Les paroles de Jésus clarifient également le prix que nous devons payer en choisissant la vie éternelle : « coupe-le… coupe-le… arrache-le ». Ici de nouveau, nous nous hâtons généralement d’édulcorer les dures paroles de notre Seigneur. Nous soulignons (sans nécessité) qu’Il ne veut pas dire que nous devrions au sens littéral arracher des parties de notre corps. C’est une hyperbole, voyez-vous.

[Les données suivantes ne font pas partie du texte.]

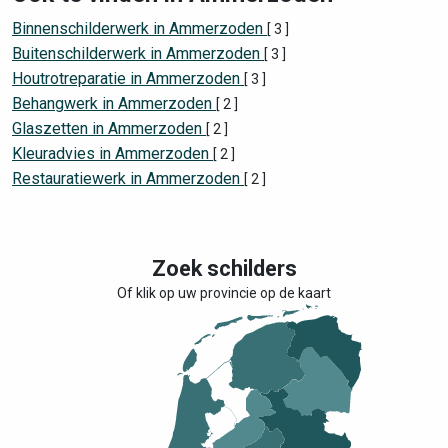
Binnenschilderwerk in Ammerzoden
[ 3 ]
Buitenschilderwerk in Ammerzoden
[ 3 ]
Houtrotreparatie in Ammerzoden
[ 3 ]
Behangwerk in Ammerzoden
[ 2 ]
Glaszetten in Ammerzoden
[ 2 ]
Kleuradvies in Ammerzoden
[ 2 ]
Restauratiewerk in Ammerzoden
[ 2 ]
Zoek schilders
Of klik op uw provincie op de kaart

Malheureusement, nous sommes tellement occupés à expliquer l’hyperbole que nous esquivons la vérité qu’elle devait communiquer. Qu’il est préférable d’extirper certaines choses de sa vie que d’aller en enfer. Oui, c’est pénible. Cela peut sembler comme se séparer d’une partie de son propre corps. Mais votre vie éternelle pourrait en dépendre. Notre Seigneur use d’une hyperbole pour une raison : aller au ciel incomplet est préférable à aller tout entier en enfer. (NDT : cette hyperbole devait être particulièrement frappante pour les Juifs du fait qu’un homme estropié ne pouvait entrer dans le Temple.)
Bien sûr, personne n’entre au ciel mutilé, et personne ne va en enfer entier. C’est une face de l’hyperbole. Si nous allons en enfer, c’est sous la forme de personnes brisées et disloquées. Si nous entrons au Ciel, nous le faisons dans notre intégrité. Donc le douloureux paradoxe est que la coupe de membres ou l’arrachage d’yeux pourrait très bien être nécessaire pour préserver notre intégralité dans l’éternité. C’est le rôle de la mortification dans la vie chrétienne. En vue de rester entier pour le Ciel, nous devons parfois couper certaines choses de la terre – de la nourriture ou de la boisson, des plaisirs légitimes, du confort et du bien-être.
Pour débuter, extirpons la domestication des paroles de notre Seigneur et laissons-les nous percer le cœur.